§ **Information**:
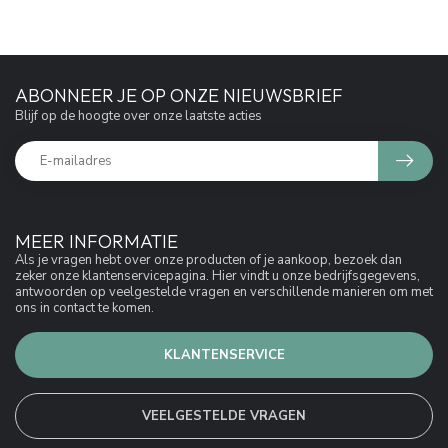
ABONNEER JE OP ONZE NIEUWSBRIEF
Blijf op de hoogte over onze laatste acties
MEER INFORMATIE
Als je vragen hebt over onze producten of je aankoop, bezoek dan
zeker onze klantenservicepagina. Hier vindt u onze bedrijfsgegevens,
antwoorden op veelgestelde vragen en verschillende manieren om met
ons in contact te komen.
KLANTENSERVICE
VEELGESTELDE VRAGEN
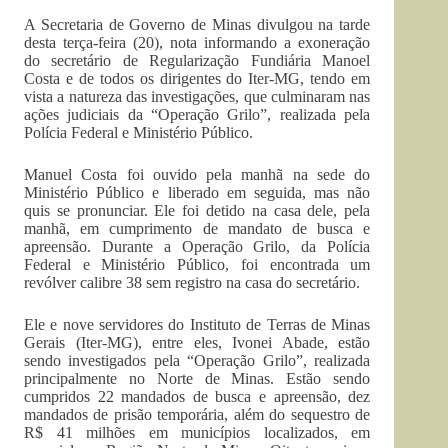
A Secretaria de Governo de Minas divulgou na tarde
desta terça-feira (20), nota informando a exoneração
do secretário de Regularização Fundiária Manoel
Costa e de todos os dirigentes do Iter-MG, tendo em
vista a natureza das investigações, que culminaram nas
ações judiciais da “Operação Grilo”, realizada pela
Polícia Federal e Ministério Público.
Manuel Costa foi ouvido pela manhã na sede do
Ministério Público e liberado em seguida, mas não
quis se pronunciar. Ele foi detido na casa dele, pela
manhã, em cumprimento de mandato de busca e
apreensão. Durante a Operação Grilo, da Polícia
Federal e Ministério Público, foi encontrada um
revólver calibre 38 sem registro na casa do secretário.
Ele e nove servidores do Instituto de Terras de Minas
Gerais (Iter-MG), entre eles, Ivonei Abade, estão
sendo investigados pela “Operação Grilo”, realizada
principalmente no Norte de Minas. Estão sendo
cumpridos 22 mandados de busca e apreensão, dez
mandados de prisão temporária, além do sequestro de
R$ 41 milhões em municípios localizados, em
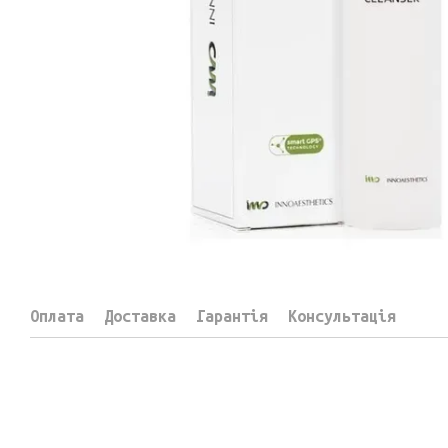
Оплата
Доставка
Гарантія
Консультація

§ **Work item**:
Once you have returned the line containing "R$ 41 milhões em municípios localizados, em", stop; begin at the first line of the material, keep each line exact, and skip the pictures.

§ **Completed task**:
ABONNEER JE OP ONZE NIEUWSBRIEF
Blijf op de hoogte over onze laatste acties
MEER INFORMATIE
Als je vragen hebt over onze producten of je aankoop, bezoek dan
zeker onze klantenservicepagina. Hier vindt u onze bedrijfsgegevens,
antwoorden op veelgestelde vragen en verschillende manieren om met
ons in contact te komen.
KLANTENSERVICE
VEELGESTELDE VRAGEN
A Secretaria de Governo de Minas divulgou na tarde
desta terça-feira (20), nota informando a exoneração
do secretário de Regularização Fundiária Manoel
Costa e de todos os dirigentes do Iter-MG, tendo em
vista a natureza das investigações, que culminaram nas
ações judiciais da “Operação Grilo”, realizada pela
Polícia Federal e Ministério Público.
Manuel Costa foi ouvido pela manhã na sede do
Ministério Público e liberado em seguida, mas não
quis se pronunciar. Ele foi detido na casa dele, pela
manhã, em cumprimento de mandato de busca e
apreensão. Durante a Operação Grilo, da Polícia
Federal e Ministério Público, foi encontrada um
revólver calibre 38 sem registro na casa do secretário.
Ele e nove servidores do Instituto de Terras de Minas
Gerais (Iter-MG), entre eles, Ivonei Abade, estão
sendo investigados pela “Operação Grilo”, realizada
principalmente no Norte de Minas. Estão sendo
cumpridos 22 mandados de busca e apreensão, dez
mandados de prisão temporária, além do sequestro de
R$ 41 milhões em municípios localizados, em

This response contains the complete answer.